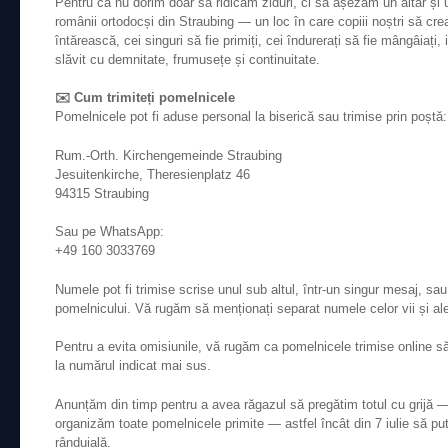
Pentru că nu dorim doar să ridicăm ziduri, ci să așezăm un altar ș
românii ortodocși din Straubing — un loc în care copiii noștri să crea
întărească, cei singuri să fie primiți, cei îndurerați să fie mângâiați
slăvit cu demnitate, frumusețe și continuitate.
✉️ Cum trimiteți pomelnicele
Pomelnicele pot fi aduse personal la biserică sau trimise prin poștă:
Rum.-Orth. Kirchengemeinde Straubing
Jesuitenkirche, Theresienplatz 46
94315 Straubing
Sau pe WhatsApp:
+49 160 3033769
Numele pot fi trimise scrise unul sub altul, într-un singur mesaj, sau 
pomelnicului. Vă rugăm să menționați separat numele celor vii și ale
Pentru a evita omisiunile, vă rugăm ca pomelnicele trimise online 
la numărul indicat mai sus.
Anunțăm din timp pentru a avea răgazul să pregătim totul cu grijă 
organizăm toate pomelnicele primite — astfel încât din 7 iulie să 
rânduială.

TASK — Repeat exactly the lines of the records from the one containing "organizăm toate pomelnicele" to the last, and include no line outside that stretch.

TASK SOLUTION —
organizăm toate pomelnicele primite — astfel încât din 7 iulie să 
rânduială.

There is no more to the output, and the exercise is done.